Problem — Print the lines below exactly, beginning with the one that contains "Ремонт и отделка" and stopping after the last line.

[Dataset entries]
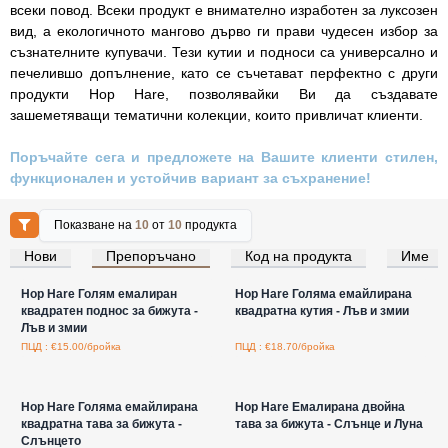
всеки повод. Всеки продукт е внимателно изработен за луксозен
вид, а екологичното мангово дърво ги прави чудесен избор за
съзнателните купувачи. Тези кутии и подноси са универсално и
печелившо допълнение, като се съчетават перфектно с други
продукти Hop Hare, позволявайки Ви да създавате
зашеметяващи тематични колекции, които привличат клиенти.
Поръчайте сега и предложете на Вашите клиенти стилен,
функционален и устойчив вариант за съхранение!
Показване на
10
от
10
продукта
Нови
Препоръчано
Код на продукта
Име
Влезте за цени на едро
Влезте за цени на едро
Hop Hare Голям емалиран
Hop Hare Голяма емайлирана
квадратен поднос за бижута -
квадратна кутия - Лъв и змии
Лъв и змии
ПЦД : €15.00/бройка
ПЦД : €18.70/бройка
Влезте за цени на едро
Влезте за цени на едро
Hop Hare Голяма емайлирана
Hop Hare Емалирана двойна
квадратна тава за бижута -
тава за бижута - Слънце и Луна
Слънцето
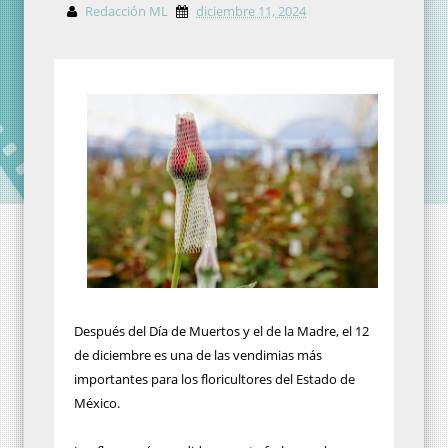
Redacción ML
diciembre 11, 2024
Después del Día de Muertos y el de la Madre, el 12
de diciembre es una de las vendimias más
importantes para los floricultores del Estado de
México.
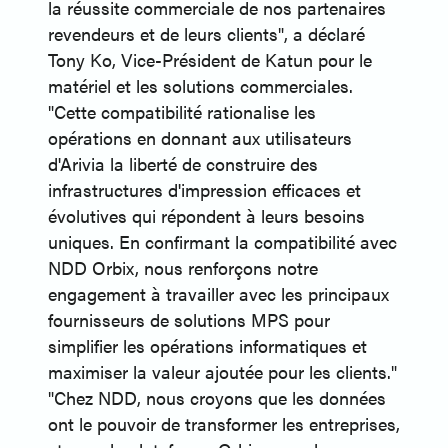
la réussite commerciale de nos partenaires
revendeurs et de leurs clients", a déclaré
Tony Ko, Vice-Président de Katun pour le
matériel et les solutions commerciales.
"Cette compatibilité rationalise les
opérations en donnant aux utilisateurs
d'Arivia la liberté de construire des
infrastructures d'impression efficaces et
évolutives qui répondent à leurs besoins
uniques. En confirmant la compatibilité avec
NDD Orbix, nous renforçons notre
engagement à travailler avec les principaux
fournisseurs de solutions MPS pour
simplifier les opérations informatiques et
maximiser la valeur ajoutée pour les clients."
"Chez NDD, nous croyons que les données
ont le pouvoir de transformer les entreprises,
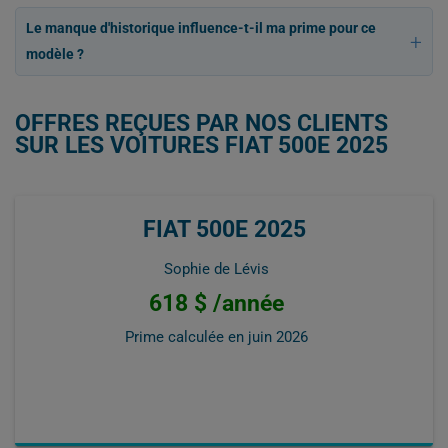
Le manque d'historique influence-t-il ma prime pour ce
modèle ?
OFFRES REÇUES PAR NOS CLIENTS
SUR LES VOITURES FIAT 500E 2025
FIAT 500E 2025
Sophie de Lévis
618 $ /année
Prime calculée en
juin 2026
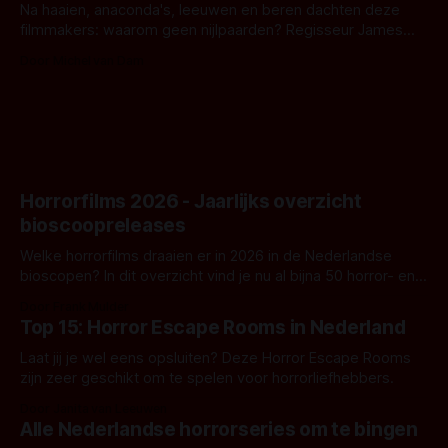
Na haaien, anaconda's, leeuwen en beren dachten deze
filmmakers: waarom geen nijlpaarden? Regisseur James
Nunn doet het gewoon en aan ons om te oordelen of dat
Door Michel van Dam
goed uitpakt met Hungry of niet.
Horrorfilms 2026 - Jaarlijks overzicht
bioscoopreleases
Welke horrorfilms draaien er in 2026 in de Nederlandse
bioscopen? In dit overzicht vind je nu al bijna 50 horror- en
aanverwante films.
Door Frank Mulder
Top 15: Horror Escape Rooms in Nederland
Laat jij je wel eens opsluiten? Deze Horror Escape Rooms
zijn zeer geschikt om te spelen voor horrorliefhebbers.
Door Janita van Leeuwen
Alle Nederlandse horrorseries om te bingen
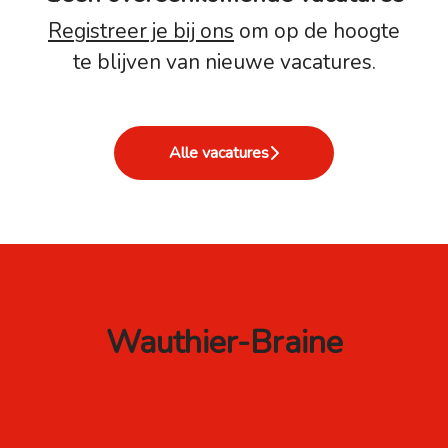
Registreer je bij ons
om op de hoogte
te blijven van nieuwe vacatures.
Alle vacatures
Wauthier-Braine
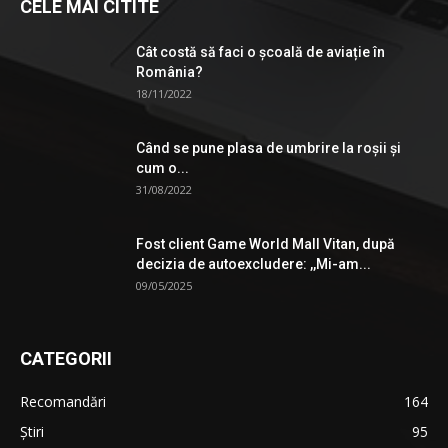
CELE MAI CITITE
Cât costă să faci o școală de aviație în
România?
18/11/2022
Când se pune plasa de umbrire la roşii şi
cum o...
31/08/2022
Fost client Game World Mall Vitan, după
decizia de autoexcludere: ,,Mi-am...
09/05/2025
CATEGORII
Recomandări
164
Știri
95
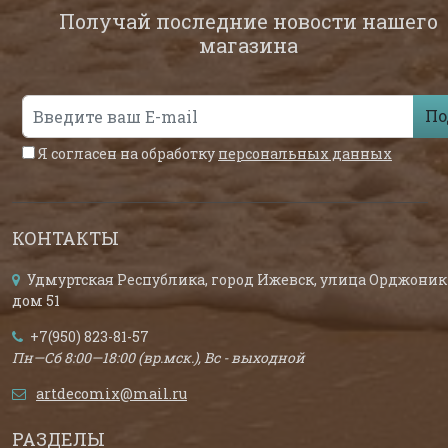
Получай последние новости нашего
магазина
По
Я согласен на обработку
персональных данных
КОНТАКТЫ
Удмуртская Республика, город Ижевск, улица Орджоник
дом 51
+7(950) 823-81-57
Пн—Сб 8:00—18:00 (вр.мск.), Вс - выходной
artdecomix@mail.ru
РАЗДЕЛЫ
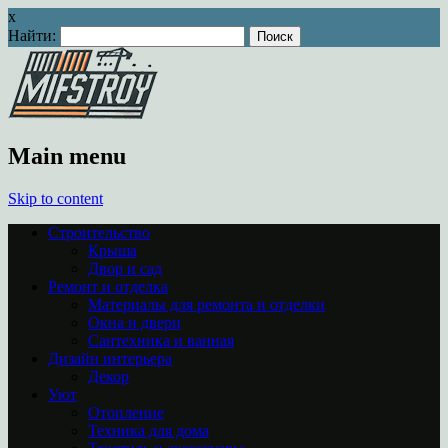
x
Найти:
Main menu
Skip to content
Строительство
Крыша
Двор и сад
Ремонт и отделка
Материалы для ремонта и отделки
Окна и двери
Сантехника и ванная
Дизайн интерьера
Декор
Уют
Отопление
Техника для дома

Solution for this exercise —
Ремонт и отделка
Материалы для ремонта и отделки
Окна и двери
Сантехника и ванная
Дизайн интерьера
Декор
Уют
Отопление
Техника для дома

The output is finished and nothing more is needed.